The municipality lies on the Moselle between the town of Traben-Trarbach and Kinheim. Kröv is made up of the main centre, also called Kröv, and the considerably smaller outlying centre of Kövenig, lying east of the main centre and separated from it by the heights of Mont Royal. Kröv belongs to the Verbandsgemeinde of Traben-Trarbach. Before July 2014, it was the seat of the former Verbandsgemeinde of Kröv-Bausendorf.

== History ==
The placename derives from the original Gallo-Romance croviacum, which later became a Merovingian kingly estate. The municipality's first documentary mention came under the Carolingian king Lothair II in 862. Kröv was part of the Kröver Reich (a royal estate named for Kröv). The village belonged until 1815 to the Département de la Sarre, and after Napoleon's final defeat, to Prussia. Since 1947, it has been part of the then newly founded state of Rhineland-Palatinate.

The Nazi and Hitler Youth leader Baldur von Schirach withdrew to Kröv after his release from prison in 1966, dying and being buried here several years later (1974). Schirach's gravestone at the Kröv graveyard bears the epitaph “Ich war einer von Euch” – “I was one of you”.

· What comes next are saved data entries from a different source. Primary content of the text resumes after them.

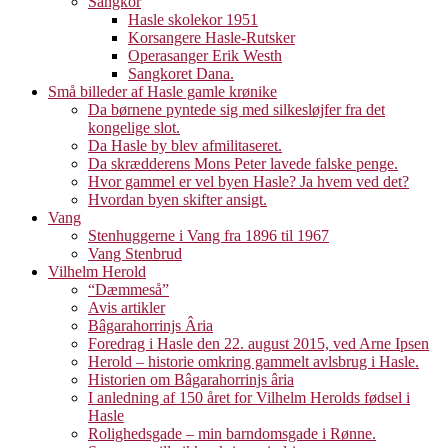
Sangkor
Hasle skolekor 1951
Korsangere Hasle-Rutsker
Operasanger Erik Westh
Sangkoret Dana.
Små billeder af Hasle gamle krønike
Da børnene pyntede sig med silkesløjfer fra det
kongelige slot.
Da Hasle by blev afmilitaseret.
Da skrædderens Mons Peter lavede falske penge.
Hvor gammel er vel byen Hasle? Ja hvem ved det?
Hvordan byen skifter ansigt.
Vang
Stenhuggerne i Vang fra 1896 til 1967
Vang Stenbrud
Vilhelm Herold
“Dæmmeså”
Avis artikler
Bâgarahorrinjs Âria
Foredrag i Hasle den 22. august 2015, ved Arne Ipsen
Herold – historie omkring gammelt avlsbrug i Hasle.
Historien om Bâgarahorrinjs âria
I anledning af 150 året for Vilhelm Herolds fødsel i
Hasle
Rolighedsgade – min barndomsgade i Rønne.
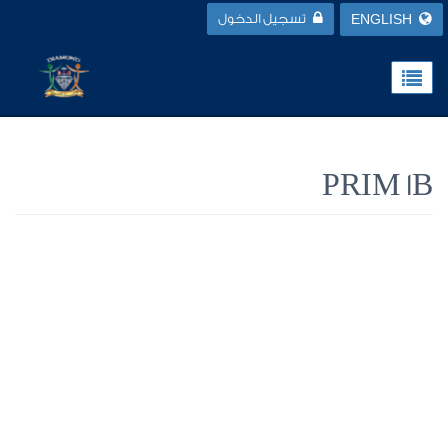
ENGLISH
تسجيل الدخول
PRIM 1B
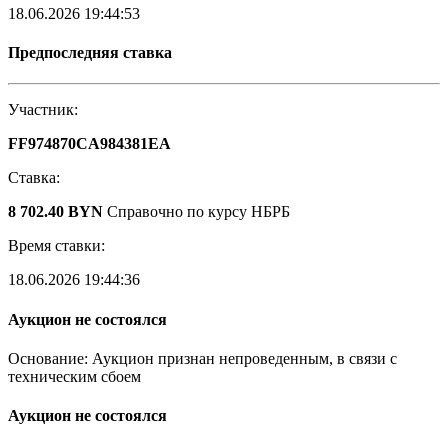
18.06.2026 19:44:53
Предпоследняя ставка
Участник:
FF974870CA984381EA
Ставка:
8 702.40 BYN
Справочно по курсу НБРБ
Время ставки:
18.06.2026 19:44:36
Аукцион не состоялся
Основание: Аукцион признан непроведенным, в связи с
техническим сбоем
Аукцион не состоялся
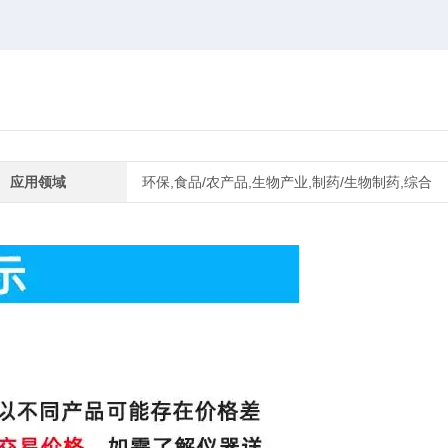
应用领域
环保,食品/农产品,生物产业,制药/生物制药,综合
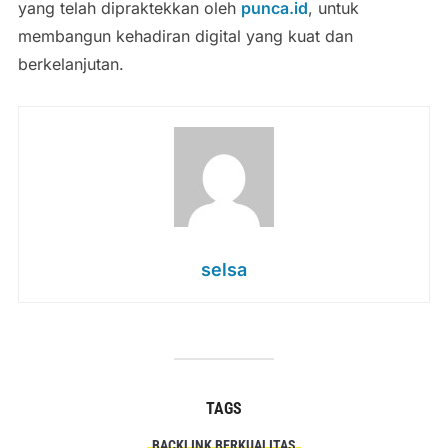
yang telah dipraktekkan oleh
punca.id
, untuk
membangun kehadiran digital yang kuat dan
berkelanjutan.
selsa
TAGS
BACKLINK BERKUALITAS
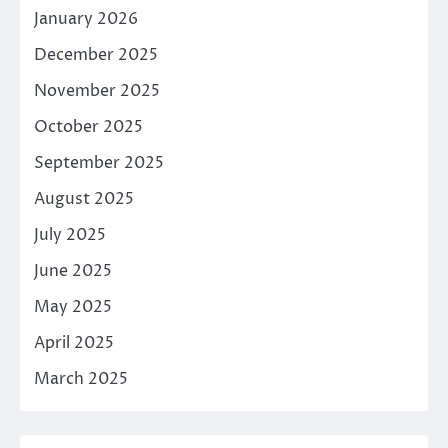
January 2026
December 2025
November 2025
October 2025
September 2025
August 2025
July 2025
June 2025
May 2025
April 2025
March 2025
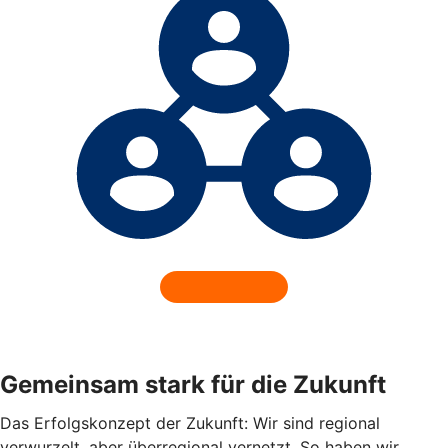
Gemeinsam stark für die Zukunft
Das Erfolgskonzept der Zukunft: Wir sind regional
verwurzelt, aber überregional vernetzt. So haben wir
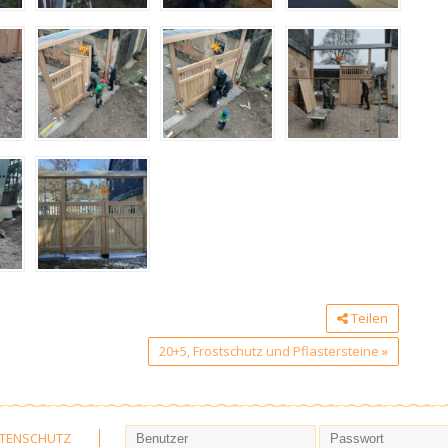
Teilen
20+5, Frostschutz und Pflastersteine
»
TENSCHUTZ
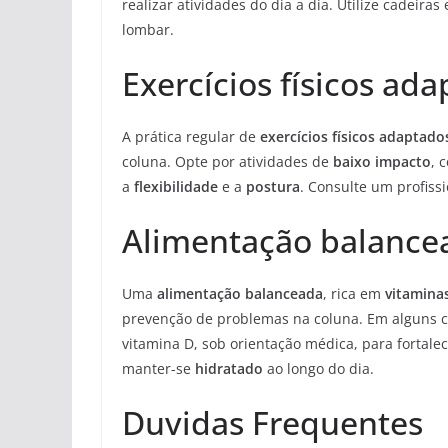
realizar atividades do dia a dia. Utilize cadeir
lombar.
Exercícios físicos ad
A prática regular de
exercícios físicos adaptado
coluna. Opte por atividades de
baixo impacto
, 
a
flexibilidade
e a
postura
. Consulte um profiss
Alimentação balance
Uma
alimentação balanceada
, rica em
vitamina
prevenção de problemas na coluna. Em alguns c
vitamina D, sob orientação médica, para fortale
manter-se
hidratado
ao longo do dia.
Duvidas Frequentes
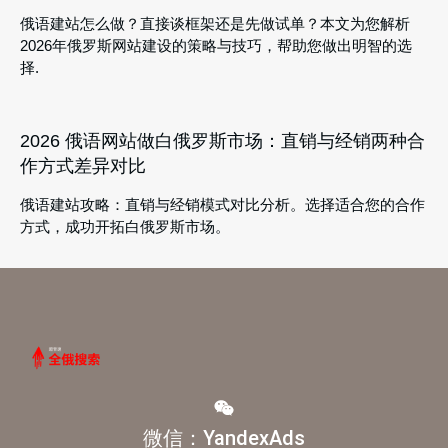
俄语建站怎么做？直接谈框架还是先做试单？本文为您解析
2026年俄罗斯网站建设的策略与技巧，帮助您做出明智的选
择.
2026 俄语网站做白俄罗斯市场：直销与经销两种合
作方式差异对比
俄语建站攻略：直销与经销模式对比分析。选择适合您的合作
方式，成功开拓白俄罗斯市场。
微信：YandexAds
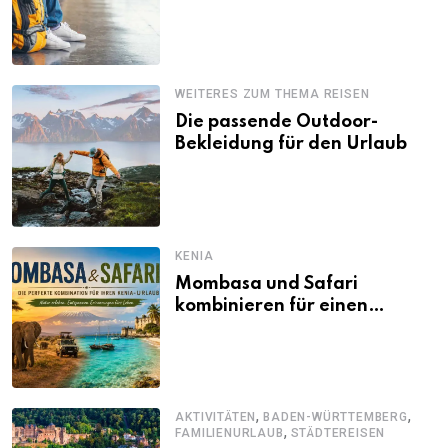
WEITERES ZUM THEMA REISEN
Die passende Outdoor-
Bekleidung für den Urlaub
KENIA
Mombasa und Safari
kombinieren für einen
abwechslungsreichen Kenia-
Urlaub
,
,
AKTIVITÄTEN
BADEN-WÜRTTEMBERG
,
FAMILIENURLAUB
STÄDTEREISEN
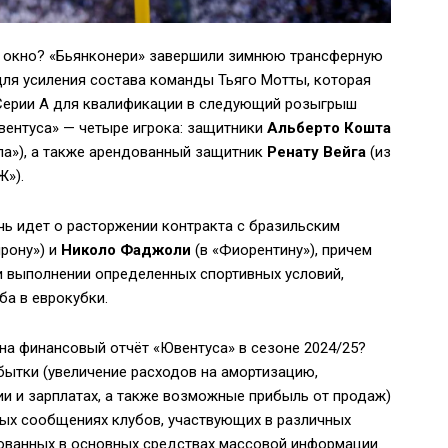
е окно? «Бьянконери» завершили зимнюю трансферную
ля усиления состава команды Тьяго Мотты, которая
 Серии А для квалификации в следующий розыгрыш
вентуса» — четыре игрока: защитники
Альберто Кошта
ла»), а также арендованный защитник
Ренату Вейга
(из
Ж»).
ечь идет о расторжении контракта с бразильским
рону») и
Николо Фаджоли
(в «Фиорентину»), причем
и выполнении определенных спортивных условий,
ба в еврокубки.
на финансовый отчёт «Ювентуса» в сезоне 2024/25?
ытки (увеличение расходов на амортизацию,
ии и зарплатах, а также возможные прибыль от продаж)
ых сообщениях клубов, участвующих в различных
икованных в основных средствах массовой информации.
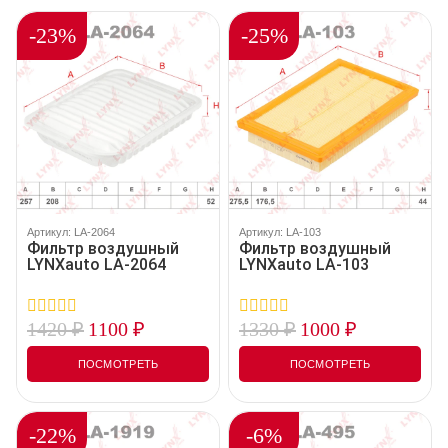
-23%
-25%
Артикул: LA-2064
Артикул: LA-103
Фильтр воздушный
Фильтр воздушный
LYNXauto LA-2064
LYNXauto LA-103
1420
₽
1100
₽
1330
₽
1000
₽
0
0
out
out
of
of
ПОСМОТРЕТЬ
ПОСМОТРЕТЬ
5
5
-22%
-6%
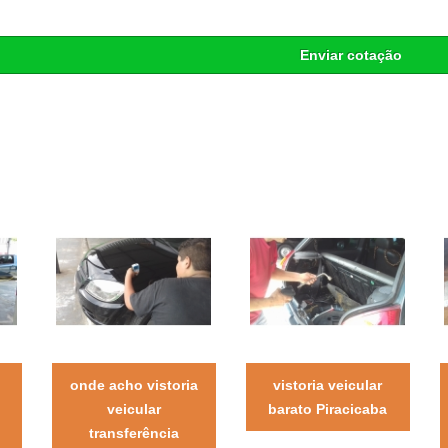
Enviar cotação
onde acho vistoria
vistoria veicular
veicular
barato Piracicaba
transferência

On August 6th, 2024, a multi-story hotel collapsed in the centre of Kröv, killing two persons. Seven buried persons could be rescued alive. The building had been erected in the 17th century.

== Politics ==

The municipal council is made up of 16 council members, who were elected by proportional representation at the municipal election held on 7 June 2009, and the honorary mayor as chairman.

The municipal election held on 7 June 2009 yielded the following results:
| | SPD | CDU | FDP | Kövenig e.V. | Total |
| 2009 | 2 | 7 | 6 | 1 | 16 seats |
| 2004 | 2 | 8 | 5 | 1 | 16 seats |

== Culture and sightseeing ==
- Burggebäude St. Josef (castle building)
- St. Remigius's Parish Church
- Parish estate
- Grabkapelle Kesselstatt (“grave chapel”)
- Dreigiebelhaus (“Three-Gable House”, a former town hall)
- Echternacher Hof (estate)
- Hof der Grauen Schwestern (“Estate of the Grey Sisters”)
- Carolingian estate
- Staffelter Hof (estate that draws its name from Stavelot in the Principality of Stavelot-Malmedy, to which it belonged for centuries and to which it was tributary)

== Economy and infrastructure ==

=== Winegrowing ===
Winegrowing is one of Kröv's more important industries. The vines are grown in the Ortsteile of Kröv and Kövenig on an area of some 350 ha, some of it steep-slope vineyards. The grapes grown here are overwhelmingly Riesling, although in the less steep vineyards, Müller-Thurgau, Kerner and Dornfelder are also raised.

Kröv's vineyards belong to the winemaking appellation – Großlage – of Kröver Nacktarsch.

=== Education ===
In Kröv are one kindergarten and one primary school.

=== Transport ===
Through the municipality runs Bundesstraße 53. In the outlying centre of Kövenig is a halt on the Moselwein-Bahn (railway) on the stretch of the line between Traben-Trarbach and Bullay.
Kövenig is located in the area of the transport association Verkehrsverbund Region Trier (VRT) and in the transitional fare zone number 175 of the transport association Verkehrsverbund Rhein-Mosel (VRM).

=== Notable people ===
Baldur von Schirach (1907-1974), who was Reichsjugendführer of Germany 1931-40 and later Gauleiter and Reichsstatthalter of Vienna, and who was a defendant at Nuremberg, died in the town.